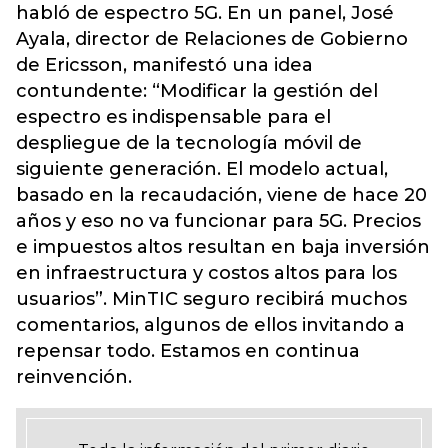
habló de espectro 5G. En un panel, José
Ayala, director de Relaciones de Gobierno
de Ericsson, manifestó una idea
contundente: “Modificar la gestión del
espectro es indispensable para el
despliegue de la tecnología móvil de
siguiente generación. El modelo actual,
basado en la recaudación, viene de hace 20
años y eso no va funcionar para 5G. Precios
e impuestos altos resultan en baja inversión
en infraestructura y costos altos para los
usuarios”. MinTIC seguro recibirá muchos
comentarios, algunos de ellos invitando a
repensar todo. Estamos en continua
reinvención.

- [Work item]: Although the material contains pictures, only the lines are to be written out, exactly as they stand.

- [Worked solution]:
habló de espectro 5G. En un panel, José
Ayala, director de Relaciones de Gobierno
de Ericsson, manifestó una idea
contundente: “Modificar la gestión del
espectro es indispensable para el
despliegue de la tecnología móvil de
siguiente generación. El modelo actual,
basado en la recaudación, viene de hace 20
años y eso no va funcionar para 5G. Precios
e impuestos altos resultan en baja inversión
en infraestructura y costos altos para los
usuarios”. MinTIC seguro recibirá muchos
comentarios, algunos de ellos invitando a
repensar todo. Estamos en continua
reinvención.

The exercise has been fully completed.